Vous pouvez reprendre vos activités normales dans un délai de 1 à 2 jours. Cependant, NE PAS soulever quoi que ce soit de plus de 10 livres (4,5 kilogrammes) pendant 3 semaines après la chirurgie pour réduire le risque de contracter une hernie dans vos incisions.

Selon la procédure effectuée, vous pouvez généralement recommencer les activités sexuelles dès que les saignements ont cessé. Si vous avez subi une hystérectomie, vous devez attendre plus longtemps avant d’avoir à nouveau des rapports sexuels. Demandez à votre fournisseur ce qui est recommandé pour la procédure que vous subissez.

Appelez votre fournisseur si vous avez :

  • Saignement du vagin
  • Fièvre qui ne part pas
  • Nausée et vomissements
  • Douleur abdominale sévère

Les références

Backes FJ, Cohn DE, Mannel RS, Fowler JM. Place de la chirurgie mini-invasive dans les malignités gynécologiques. Dans : DiSaia PJ, Creasman WT, Mannel RS, McMeekin DS, Mutch DG, éd. Oncologie gynécologique clinique. 9e éd. Philadelphie, Pennsylvanie : Elsevier ; 2018 : chap. 21.

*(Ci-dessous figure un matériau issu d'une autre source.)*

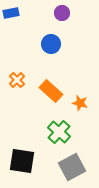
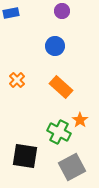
purple circle: moved 2 px up
blue circle: moved 4 px right, 2 px down
orange rectangle: moved 10 px right, 4 px up
orange star: moved 17 px down; rotated 21 degrees clockwise
green cross: rotated 15 degrees counterclockwise
black square: moved 3 px right, 5 px up
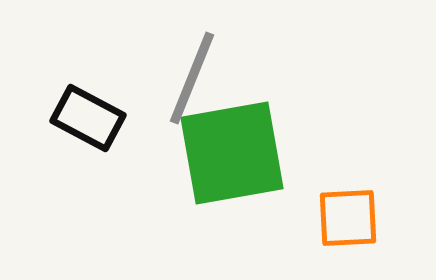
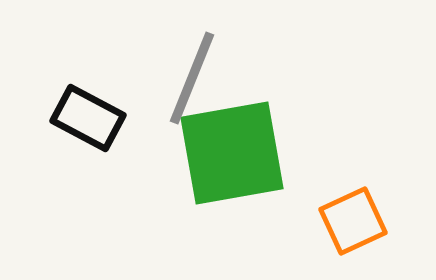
orange square: moved 5 px right, 3 px down; rotated 22 degrees counterclockwise
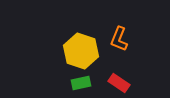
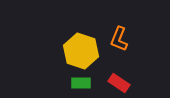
green rectangle: rotated 12 degrees clockwise
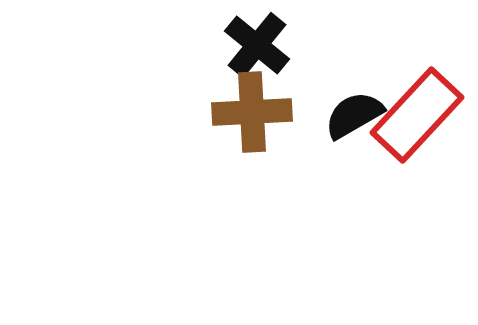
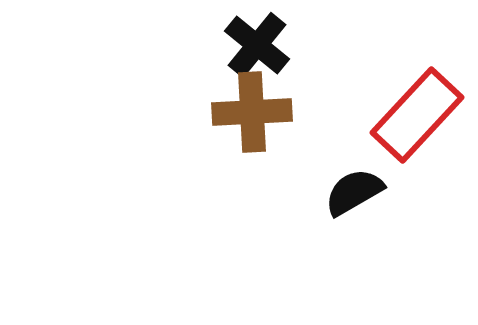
black semicircle: moved 77 px down
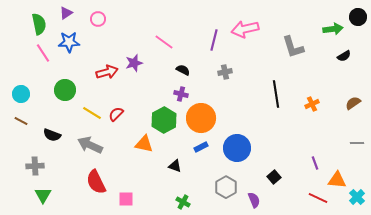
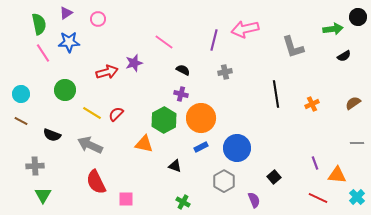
orange triangle at (337, 180): moved 5 px up
gray hexagon at (226, 187): moved 2 px left, 6 px up
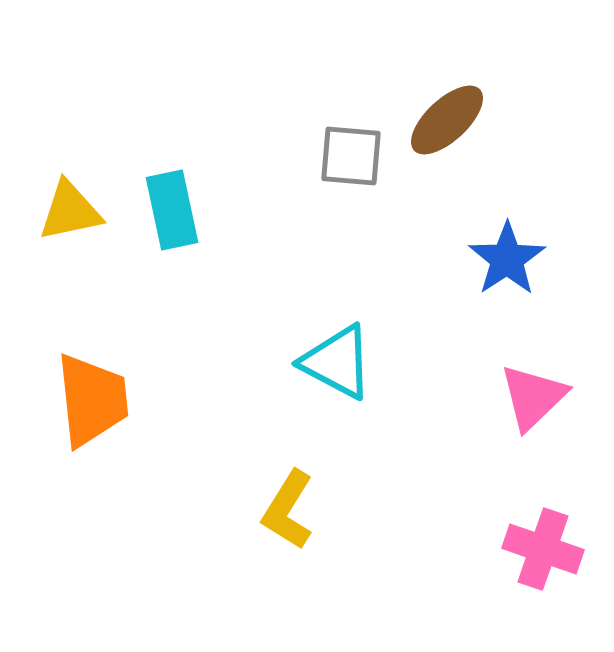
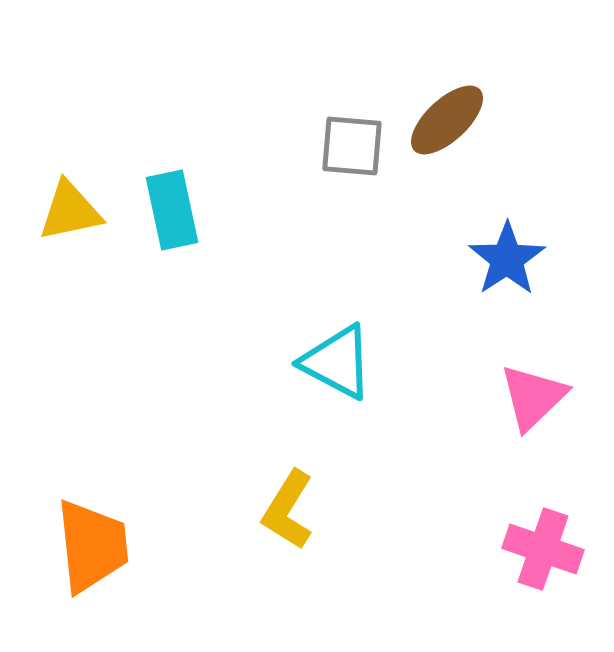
gray square: moved 1 px right, 10 px up
orange trapezoid: moved 146 px down
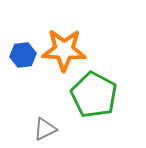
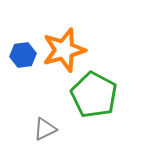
orange star: rotated 18 degrees counterclockwise
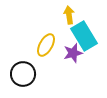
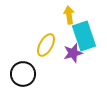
cyan rectangle: rotated 12 degrees clockwise
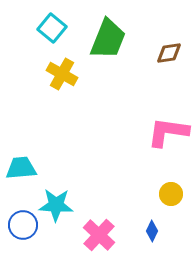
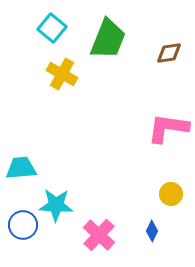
pink L-shape: moved 4 px up
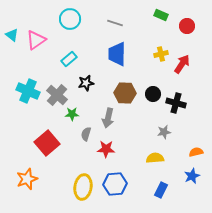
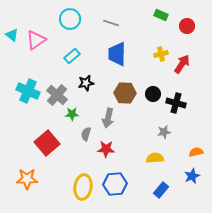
gray line: moved 4 px left
cyan rectangle: moved 3 px right, 3 px up
orange star: rotated 20 degrees clockwise
blue rectangle: rotated 14 degrees clockwise
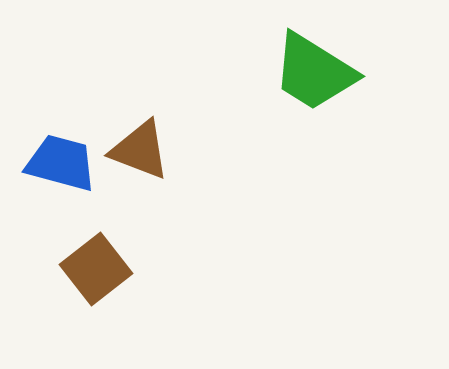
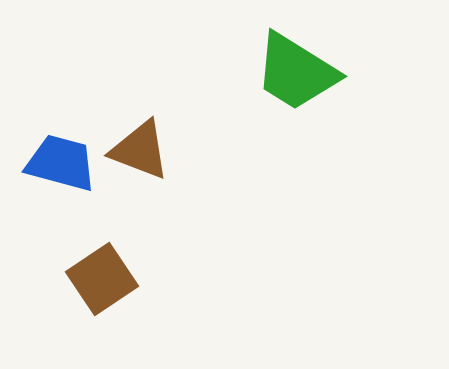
green trapezoid: moved 18 px left
brown square: moved 6 px right, 10 px down; rotated 4 degrees clockwise
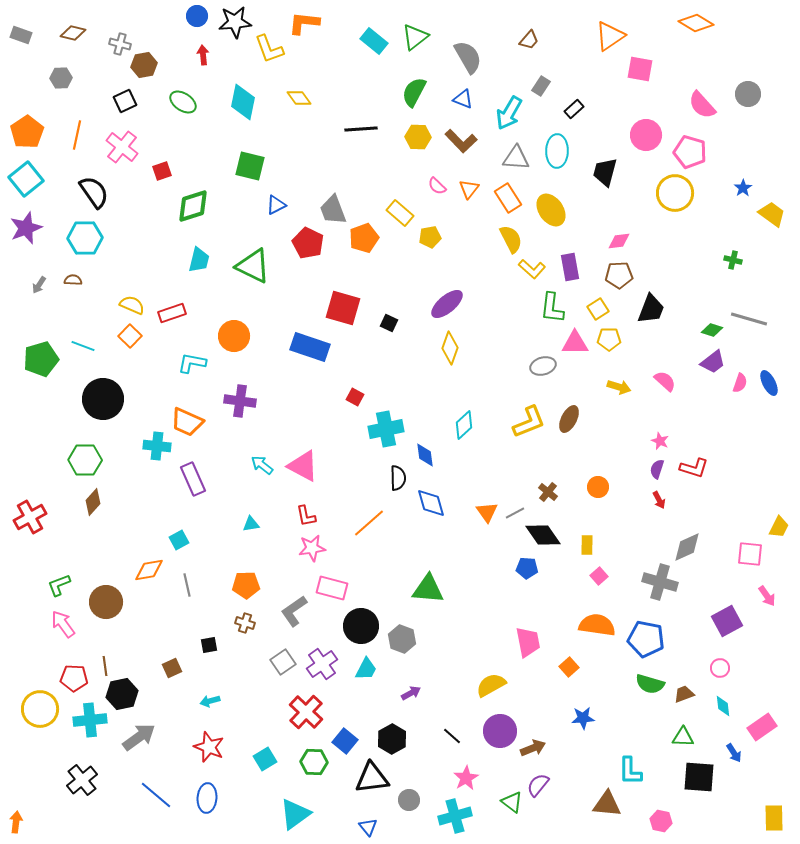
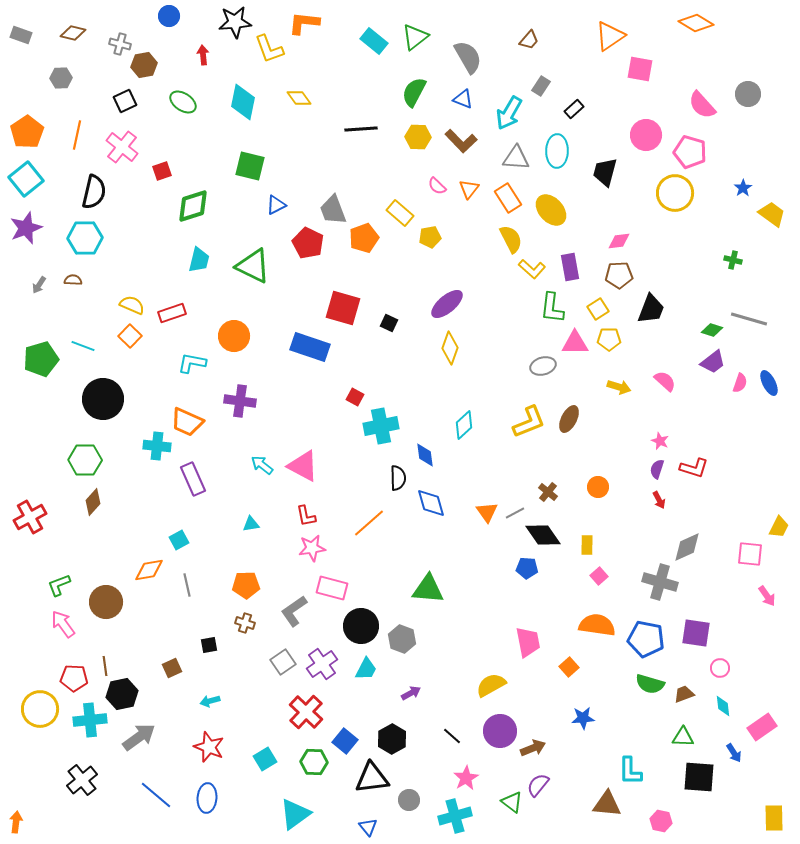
blue circle at (197, 16): moved 28 px left
black semicircle at (94, 192): rotated 48 degrees clockwise
yellow ellipse at (551, 210): rotated 8 degrees counterclockwise
cyan cross at (386, 429): moved 5 px left, 3 px up
purple square at (727, 621): moved 31 px left, 12 px down; rotated 36 degrees clockwise
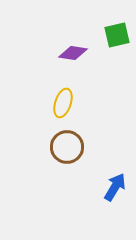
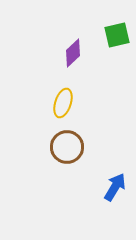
purple diamond: rotated 52 degrees counterclockwise
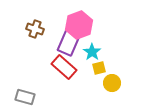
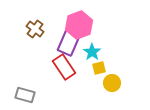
brown cross: rotated 18 degrees clockwise
red rectangle: rotated 15 degrees clockwise
gray rectangle: moved 2 px up
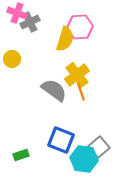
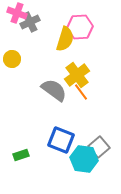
orange line: rotated 18 degrees counterclockwise
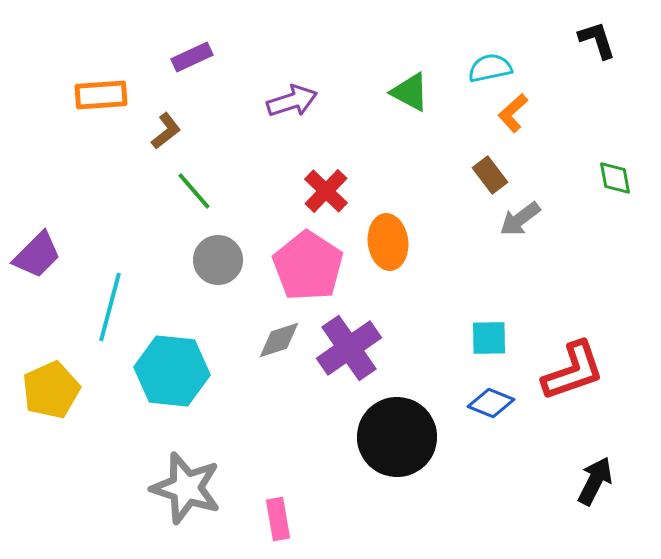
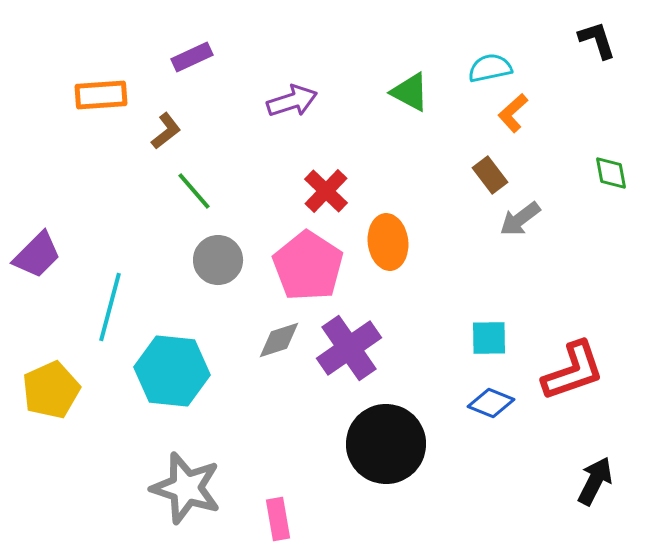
green diamond: moved 4 px left, 5 px up
black circle: moved 11 px left, 7 px down
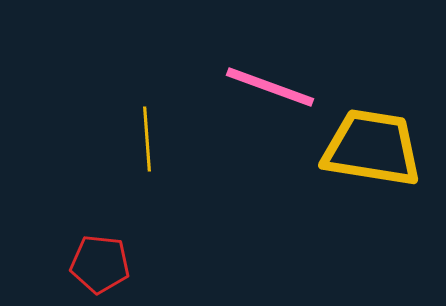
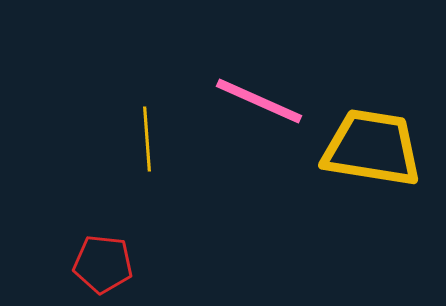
pink line: moved 11 px left, 14 px down; rotated 4 degrees clockwise
red pentagon: moved 3 px right
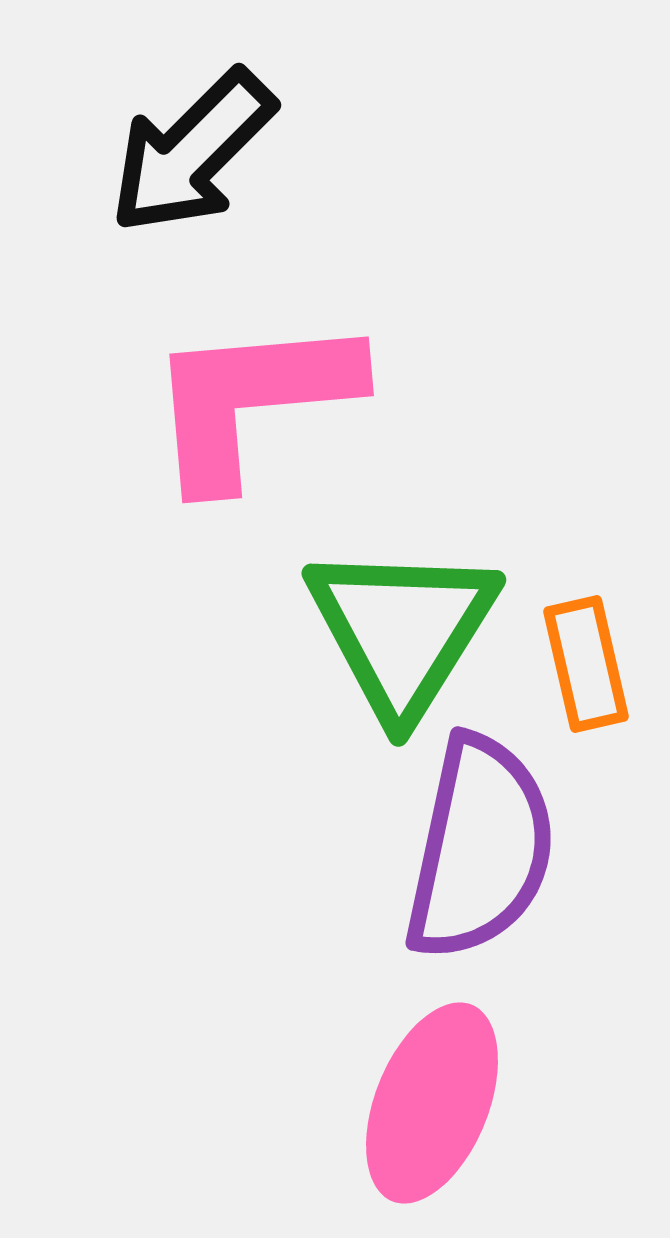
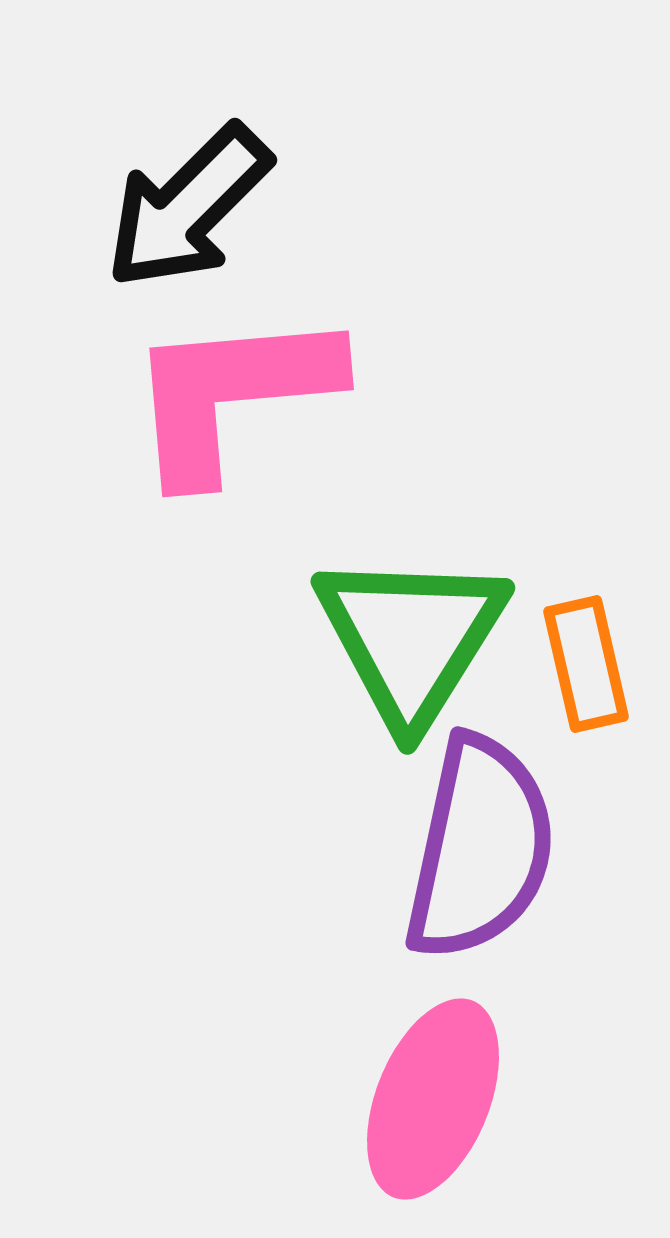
black arrow: moved 4 px left, 55 px down
pink L-shape: moved 20 px left, 6 px up
green triangle: moved 9 px right, 8 px down
pink ellipse: moved 1 px right, 4 px up
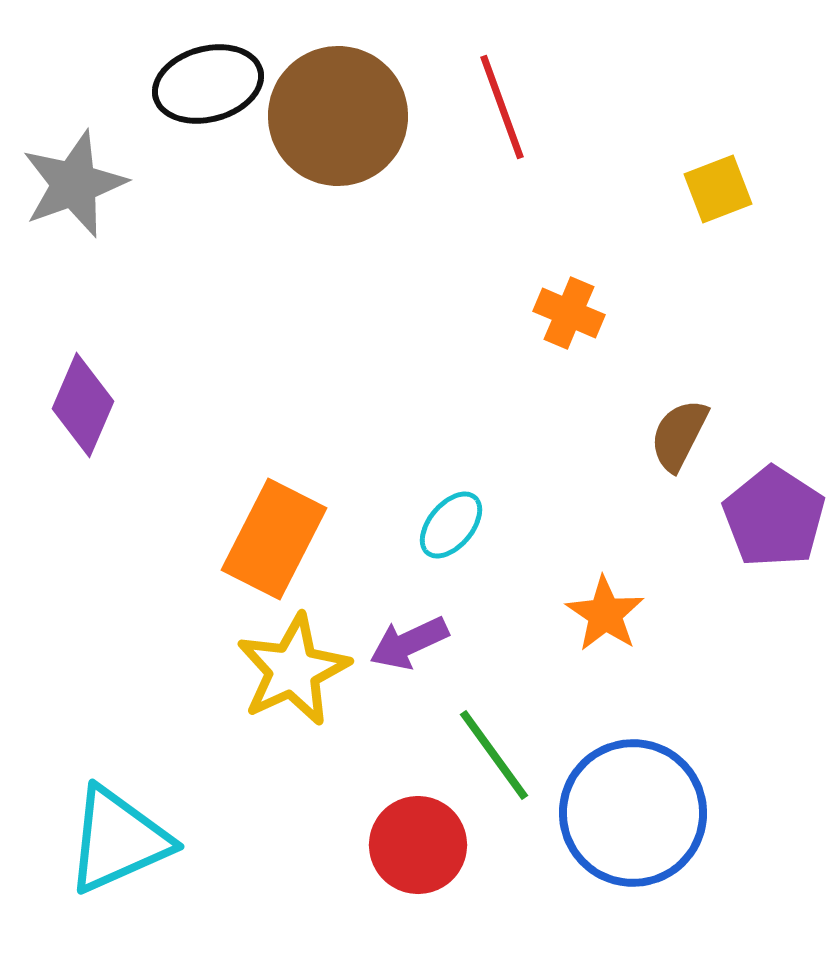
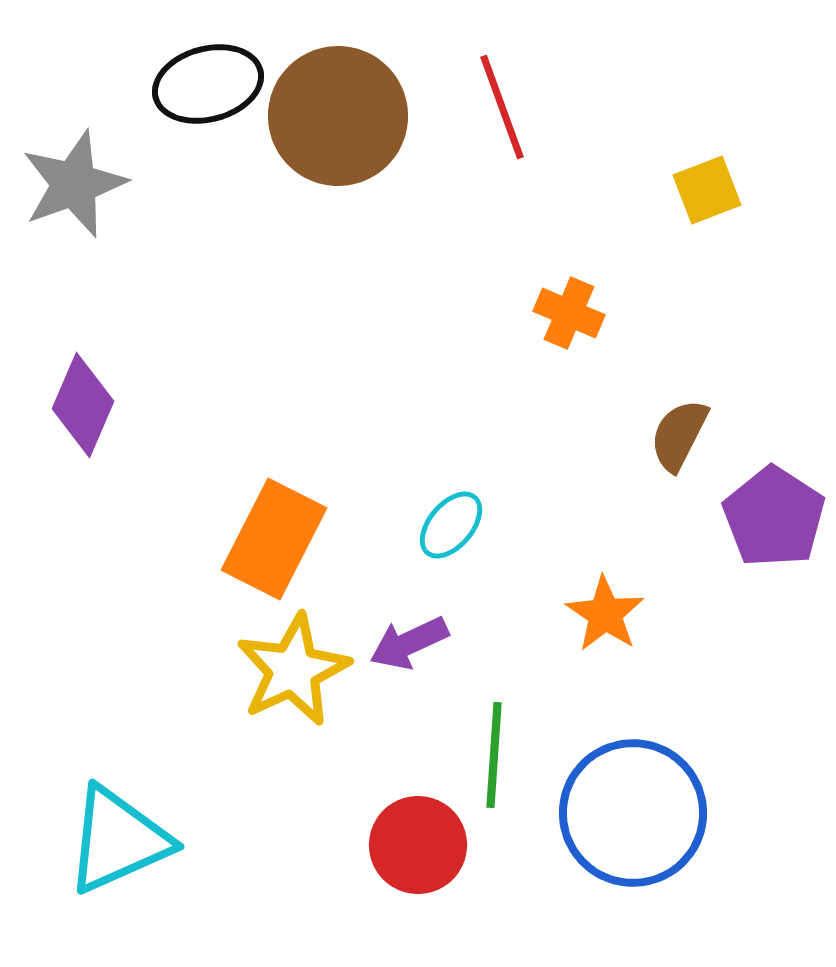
yellow square: moved 11 px left, 1 px down
green line: rotated 40 degrees clockwise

Burney RO, Giudice LC. Endométriose. Dans : Jameson JL, De Groot LJ, de Kretser DM, et al, eds. Endocrinologie : Adulte et Pédiatrique. 7e éd. Philadelphie, Pennsylvanie : Elsevier Saunders ; 2016 : chap 130.

Carlson SM, Goldberg J, Lentz GM. Endoscopie : hystéroscopie et laparoscopie : indications, contre-indications et complications. Dans : Lobo RA, Gershenson DM, Lentz GM, Valea FA, éd. Gynécologie complète. 7e éd. Philadelphie, Pennsylvanie : Elsevier ; 2017 : chap 10.

Patel RM, Kaler KS, Landman J. Principes fondamentaux de la chirurgie urologique laparoscopique et robotique. Dans : Partin AW, Dmochowski RR, Kavoussi LR, Peters CA, éd. Urologie Campbell-Walsh-Wein. 12e éd. Philadelphie, Pennsylvanie : Elsevier ; 2021 : chap. 14.